▶ What you need to do:
Please reproduce all entries word for word and omit their pictures.

[Records drawn from a dataset]

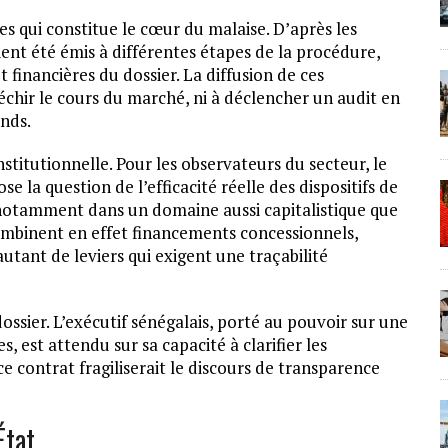
es qui constitue le cœur du malaise. D’après les
ent été émis à différentes étapes de la procédure,
et financières du dossier. La diffusion de ces
léchir le cours du marché, ni à déclencher un audit en
nds.
nstitutionnelle. Pour les observateurs du secteur, le
se la question de l’efficacité réelle des dispositifs de
 notamment dans un domaine aussi capitalistique que
 combinent en effet financements concessionnels,
utant de leviers qui exigent une traçabilité
ossier. L’exécutif sénégalais, porté au pouvoir sur une
 est attendu sur sa capacité à clarifier les
e contrat fragiliserait le discours de transparence
État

▶ Task response:
es qui constitue le cœur du malaise. D’après les
ent été émis à différentes étapes de la procédure,
et financières du dossier. La diffusion de ces
léchir le cours du marché, ni à déclencher un audit en
nds.
nstitutionnelle. Pour les observateurs du secteur, le
se la question de l’efficacité réelle des dispositifs de
 notamment dans un domaine aussi capitalistique que
 combinent en effet financements concessionnels,
utant de leviers qui exigent une traçabilité
ossier. L’exécutif sénégalais, porté au pouvoir sur une
 est attendu sur sa capacité à clarifier les
e contrat fragiliserait le discours de transparence
État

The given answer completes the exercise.